There are a lot of e-commerce and transactional websites online that are constantly adding new products to their stock lists and a well managed PPC campaign would reflect this by adding each product, where appropriate, to the campaigns.

However Google’s new feature proposes to do this for you by dynamically generating an ad that correlates to the products on your website. Therefore Google will pick the headline of the ad based on the search query and ad text based upon the most relevant landing page.

When an ad is dynamically created it then enters the usual ad auction, unless you already have an ad set up for the phrase that has been searched for.

If the concept truly does work and perfectly marries relevant searches to products then this could be a very exciting addition to paid search and according to Google’s pilot test, it has worked to increase clicks and conversions by 5-10% for the majority of the advertisers.

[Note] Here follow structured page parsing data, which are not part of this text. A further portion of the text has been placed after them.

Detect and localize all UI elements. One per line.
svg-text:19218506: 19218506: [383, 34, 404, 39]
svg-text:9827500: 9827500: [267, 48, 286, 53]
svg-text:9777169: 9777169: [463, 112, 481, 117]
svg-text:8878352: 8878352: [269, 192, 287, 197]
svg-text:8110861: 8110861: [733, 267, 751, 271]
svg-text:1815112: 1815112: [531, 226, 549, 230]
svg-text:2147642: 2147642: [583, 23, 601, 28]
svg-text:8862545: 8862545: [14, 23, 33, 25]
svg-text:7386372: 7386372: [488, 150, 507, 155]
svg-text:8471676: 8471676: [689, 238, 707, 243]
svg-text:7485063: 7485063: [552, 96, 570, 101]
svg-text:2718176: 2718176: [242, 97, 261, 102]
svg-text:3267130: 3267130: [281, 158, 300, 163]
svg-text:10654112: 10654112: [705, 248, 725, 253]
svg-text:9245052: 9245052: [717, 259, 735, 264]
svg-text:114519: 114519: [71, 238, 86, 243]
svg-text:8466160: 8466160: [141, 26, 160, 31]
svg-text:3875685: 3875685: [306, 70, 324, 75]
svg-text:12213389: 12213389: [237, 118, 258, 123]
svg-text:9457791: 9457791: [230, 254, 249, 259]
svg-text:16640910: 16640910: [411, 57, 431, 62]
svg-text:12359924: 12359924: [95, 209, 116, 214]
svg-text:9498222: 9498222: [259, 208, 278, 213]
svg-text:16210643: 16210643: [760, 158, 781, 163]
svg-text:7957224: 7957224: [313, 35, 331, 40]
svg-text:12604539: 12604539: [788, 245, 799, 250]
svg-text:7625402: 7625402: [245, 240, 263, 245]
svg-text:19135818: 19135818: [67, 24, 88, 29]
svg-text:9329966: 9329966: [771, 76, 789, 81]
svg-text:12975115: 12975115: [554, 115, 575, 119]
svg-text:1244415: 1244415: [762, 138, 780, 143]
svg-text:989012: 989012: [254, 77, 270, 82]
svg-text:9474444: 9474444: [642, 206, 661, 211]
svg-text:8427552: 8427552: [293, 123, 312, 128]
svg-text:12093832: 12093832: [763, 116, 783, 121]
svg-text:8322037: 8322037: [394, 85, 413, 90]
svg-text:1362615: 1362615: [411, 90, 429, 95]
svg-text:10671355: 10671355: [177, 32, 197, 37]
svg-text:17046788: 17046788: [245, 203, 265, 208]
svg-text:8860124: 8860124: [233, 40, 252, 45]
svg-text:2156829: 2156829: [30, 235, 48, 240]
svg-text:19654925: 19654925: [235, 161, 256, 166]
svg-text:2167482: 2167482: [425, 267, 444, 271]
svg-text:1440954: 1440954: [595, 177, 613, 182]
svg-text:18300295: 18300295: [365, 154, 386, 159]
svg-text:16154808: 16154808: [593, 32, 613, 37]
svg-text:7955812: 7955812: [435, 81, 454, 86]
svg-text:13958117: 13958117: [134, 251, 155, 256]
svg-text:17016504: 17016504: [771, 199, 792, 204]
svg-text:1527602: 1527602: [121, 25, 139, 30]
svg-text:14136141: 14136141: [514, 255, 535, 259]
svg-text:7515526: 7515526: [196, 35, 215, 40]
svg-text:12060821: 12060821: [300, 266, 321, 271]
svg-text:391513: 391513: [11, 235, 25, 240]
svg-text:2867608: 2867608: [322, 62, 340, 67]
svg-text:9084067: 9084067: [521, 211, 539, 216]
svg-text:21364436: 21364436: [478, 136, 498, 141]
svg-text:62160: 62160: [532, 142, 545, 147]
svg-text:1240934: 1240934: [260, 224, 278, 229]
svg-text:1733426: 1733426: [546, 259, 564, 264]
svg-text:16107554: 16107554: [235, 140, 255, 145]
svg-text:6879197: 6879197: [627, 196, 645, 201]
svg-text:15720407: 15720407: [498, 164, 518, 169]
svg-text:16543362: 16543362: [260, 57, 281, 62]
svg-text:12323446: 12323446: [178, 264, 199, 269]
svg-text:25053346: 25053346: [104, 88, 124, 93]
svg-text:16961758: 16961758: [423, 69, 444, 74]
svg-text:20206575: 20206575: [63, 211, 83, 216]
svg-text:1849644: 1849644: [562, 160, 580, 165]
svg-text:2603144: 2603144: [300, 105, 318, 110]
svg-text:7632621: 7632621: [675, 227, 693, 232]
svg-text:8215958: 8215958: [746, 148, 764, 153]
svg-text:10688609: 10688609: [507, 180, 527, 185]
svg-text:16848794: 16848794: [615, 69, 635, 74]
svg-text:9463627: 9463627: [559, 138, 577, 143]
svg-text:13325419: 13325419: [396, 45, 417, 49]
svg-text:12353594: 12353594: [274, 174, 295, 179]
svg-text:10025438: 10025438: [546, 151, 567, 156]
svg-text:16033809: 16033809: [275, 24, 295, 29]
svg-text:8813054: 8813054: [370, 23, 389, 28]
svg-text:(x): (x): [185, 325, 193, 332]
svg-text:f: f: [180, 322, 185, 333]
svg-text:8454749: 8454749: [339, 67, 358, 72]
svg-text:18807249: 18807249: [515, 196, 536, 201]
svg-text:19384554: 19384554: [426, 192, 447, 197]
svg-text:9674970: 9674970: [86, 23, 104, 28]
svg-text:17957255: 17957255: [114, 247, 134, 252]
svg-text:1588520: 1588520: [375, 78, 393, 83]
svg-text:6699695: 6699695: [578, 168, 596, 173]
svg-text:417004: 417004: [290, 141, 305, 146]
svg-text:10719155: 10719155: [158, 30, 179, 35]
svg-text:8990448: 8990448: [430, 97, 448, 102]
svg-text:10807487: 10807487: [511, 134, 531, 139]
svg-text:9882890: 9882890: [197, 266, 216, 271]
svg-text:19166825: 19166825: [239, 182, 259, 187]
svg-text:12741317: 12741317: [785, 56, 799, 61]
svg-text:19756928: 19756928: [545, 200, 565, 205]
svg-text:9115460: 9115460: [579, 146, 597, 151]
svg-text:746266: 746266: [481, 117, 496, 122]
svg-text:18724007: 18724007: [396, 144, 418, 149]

In order to control which products and web pages have dynamic ads, advertisers can specify whether they want it to be their whole website or they can narrow it down to chosen categories / pages containing particular words / pages containing chosen strings in their URLs.

You can also choose to add these controls as negatives as well as the usual keyword negatives to try and control which products Google creates the ads for and to prevent them doing so for out of stock or redundant products.

In terms of reporting it is very much the same as the usual AdWords reporting but Google will show you the searches that generated clicks, the destination pages suggested as landing pages, the headline of the ad created as well as average CPC, CTR and conversions etc.

It is obviously hard to comment on exactly how well it works without testing it myself but I would be slightly nervous about allowing Google to dynamically create ads and would worry that the costs could get out of control if not managed correctly.

Google is probably hoping that advertisers will put their faith in the system and allow it to create ads for all products on their site’s and obviously if it works correctly and the advertisers products are shown to people that are searching for them then that’s great but how will Google control CPC for different priced products?

This feature is most likely to appeal to those businesses that do not know much about AdWords and paid search as they will able to set up an account and essentially let Google do the work for them, but this could be very dangerous as Google is obviously the one cashing in when users click on the ads.

We all know that Google wants its search results to be as relevant as possible so there is no denying that it will do its best to create relevant ads but relying on automated software has its risks and nothing can beat an human perspective.

A real person is always going to be better at making decisions about which products to advertise, keywords to bid on, maximum CPC bids to set and analysis of the results as they can consider ROI, whereas Google will not be taking that into consideration.